Hot Cross Buns
50g caster sugar, plus 1 level teaspoon
1 level tablespoon dried yeast
450g plain flour
1 level teaspoon salt
1 rounded teaspoon mixed spice
50g cut mixed peel
40-55ml warmed milk
1 egg, beaten
50g butter, melted
For the glaze:
2 level tablespoons granulated sugar & 2 tablespoons of water
You will need a greased baking sheet.
Stir the teaspoon of caster sugar into 150ml, luke warm water, then sprinkle in the dried yeast and leave it until a frothy head forms.
Sieve the flour, salt and mixed spice into a mixing bowl and add the remaining 50g of sugar, the currants and mixed peel. Make a well in the centre, pour in the yeast mixture plus 40ml of milk, the beaten egg and the melted butter. Mix it to a dough, using a wooden spoon first and then using your hands (add more milk if it needs it).
Transfer the dough on to a clean surface and knead it until it feels smooth and elastic – about 6 minutes.
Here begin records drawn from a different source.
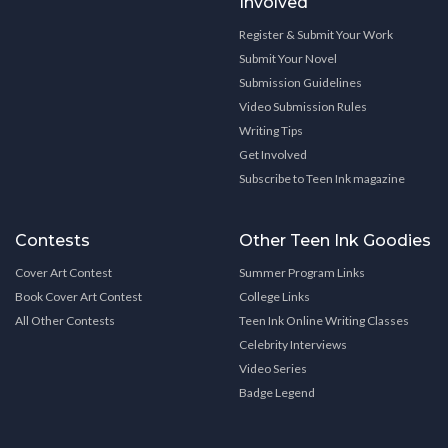
Involved
Register & Submit Your Work
Submit Your Novel
Submission Guidelines
Video Submission Rules
Writing Tips
Get Involved
Subscribe to Teen Ink magazine
Contests
Other Teen Ink Goodies
Cover Art Contest
Summer Program Links
Book Cover Art Contest
College Links
All Other Contests
Teen Ink Online Writing Classes
Celebrity Interviews
Video Series
Badge Legend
Pop it back into the bowl, cover the bowl with a lightly oiled plastic bag, and leave it in a warm place to rise (it will take about an hour to double its original size). Then turn it out and knead it again, back down to its original size.
Divide the mixture into 12 round portions, arrange them on the greased baking sheet (allowing plenty of room for expansion), and make a deep cross on each one with a sharp knife. Leave them to rise once more, covering again with the oiled polythene bag, for about 25 minutes. Meanwhile pre-heat the oven to 220°C.
Bake the buns for about 15 minutes. While the buns are cooking, melt the sugar and 2 tablespoons of water for the glaze, over a gentle heat and brush the buns with it as soon as they come out of the oven, to make them nice and sticky.
Make white icing and place on the cross shape, for a decorative addition.